Mort du duc de Nevers : le prince de Clèves peut épouser Mlle de Chartres. Elle n’a aucune inclination
pour lui, ce dont il se plaint. Retour du chevalier de Guise, qui ne touche pas plus le cœur de Mlle de
Chartres. M. de Clèves « n’était pas entièrement heureux » après le mariage, car sa femme ne l’aime
pas, « quoiqu’elle vécût parfaitement bien avec lui ». Les projets de mariage du duc de Nemours en
Angleterre. Il arrive à Paris pour les fiançailles du duc de Lorraine et Madame Claude de France,
seconde fille du roi. Rencontre du duc de Nemours et de la princesse de Clèves, qui dansent ; ils sont
présentés, leur admiration réciproque. Inclination du duc pour la princesse, et inversement : Mme de
Chartres et le chevalier de Guise s’en doutent. « il fit en peu de temps une grande impression dans son
cœur ». Mme de Chartres parle à sa fille des haines de Cour, et lui raconte l’histoire de la duchesse de
Valentinois, Diane de Poitiers. Passion du duc de Nemours pour Mme de Clèves. Le duc cache sa
passion, et Mme de Clèves pense faire de même, mais sa mère s’en doute. M. de Nemours soutient
qu’il préfèrerait que sa maîtresse n’aille pas au bal. La princesse de Clèves en comprend l’implicite, et
décide de ne pas aller au bal. Elle prétexte une maladie. Sa mère comprend le lendemain. Les accords
de paix de Cateau-Cambrésis.

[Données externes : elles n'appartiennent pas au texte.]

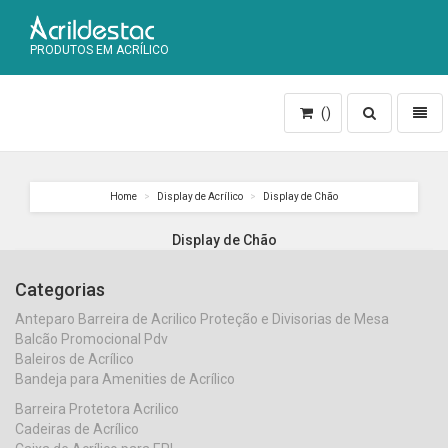
PRODUTOS EM ACRÍLICO
Toggle
Toggl
()
search
naviga
Home
Display de Acrílico
Display de Chão
Display de Chão
Categorias
Anteparo Barreira de Acrilico Proteção e Divisorias de Mesa
Balcão Promocional Pdv
Baleiros de Acrílico
Bandeja para Amenities de Acrílico
Barreira Protetora Acrilico
Cadeiras de Acrílico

Mme de Chartres laisse entendre à sa fille que le duc de Nemours a une
affaire galante avec la reine dauphine. Jalousie de la princesse de Clèves, qui comprend son amour. On
parle du duc de Nemours, qui ne voit plus ses maîtresses. La reine dauphine détrompe la princesse :
ce n’est pas pour elle. Maladie de Mme de Chartres. Visites du duc de Nemours. Sur son lit de mort,
Mme de Chartres engage sa fille à résister à son inclination pour M. de Nemours, et à fuir la Cour ; elle
ne voudrait pas la « voir tomber comme les autres femmes ». Mort de Mme de Chartres. Le prince de
Clèves emmène sa femme à la campagne. Elle refuse de voir le duc de Nemours. M. de Clèves va à
Paris, en revient. Il a été retenu par la mort de Mme de Tournon, « qui paraissait avoir autant de
sagesse que de mérite ». Mais le prince apprend à sa femme qu’elle aimait Sancerre et d’Estouteville
en même temps.
DEUXIEME PARTIE. Histoire de Sancerre et de Mme de Tournon. Retour de Mme de Clèves à la Cour.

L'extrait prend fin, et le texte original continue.